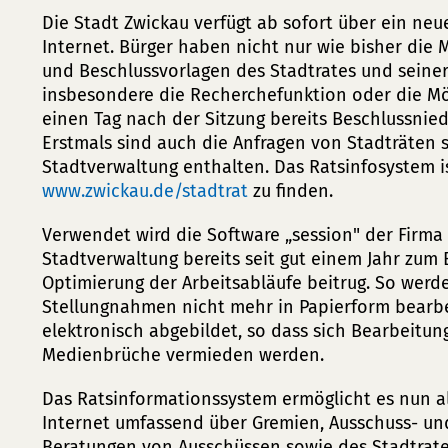
Die Stadt Zwickau verfügt ab sofort über ein ne
Internet. Bürger haben nicht nur wie bisher die
und Beschlussvorlagen des Stadtrates und seine
insbesondere die Recherchefunktion oder die Mög
einen Tag nach der Sitzung bereits Beschlussnied
Erstmals sind auch die Anfragen von Stadträten 
Stadtverwaltung enthalten. Das Ratsinfosystem i
www.zwickau.de/stadtrat
zu finden.
Verwendet wird die Software „session" der Firma
Stadtverwaltung bereits seit gut einem Jahr zum
Optimierung der Arbeitsabläufe beitrug. So werd
Stellungnahmen nicht mehr in Papierform bearbe
elektronisch abgebildet, so dass sich Bearbeitun
Medienbrüche vermieden werden.
Das Ratsinformationssystem ermöglicht es nun all
Internet umfassend über Gremien, Ausschuss- und
Beratungen von Ausschüssen sowie des Stadtrate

* * *

TASK DESCRIPTION:
Please give again, exactly and only, the lines from the top of the listing above through the line that has "Medienbrüche vermieden werden.", with pictures left out.

EXERCISE ANSWER:
Die Stadt Zwickau verfügt ab sofort über ein ne
Internet. Bürger haben nicht nur wie bisher die
und Beschlussvorlagen des Stadtrates und seine
insbesondere die Recherchefunktion oder die Mög
einen Tag nach der Sitzung bereits Beschlussnied
Erstmals sind auch die Anfragen von Stadträten 
Stadtverwaltung enthalten. Das Ratsinfosystem i
www.zwickau.de/stadtrat
zu finden.
Verwendet wird die Software „session" der Firma
Stadtverwaltung bereits seit gut einem Jahr zum
Optimierung der Arbeitsabläufe beitrug. So werd
Stellungnahmen nicht mehr in Papierform bearbe
elektronisch abgebildet, so dass sich Bearbeitun
Medienbrüche vermieden werden.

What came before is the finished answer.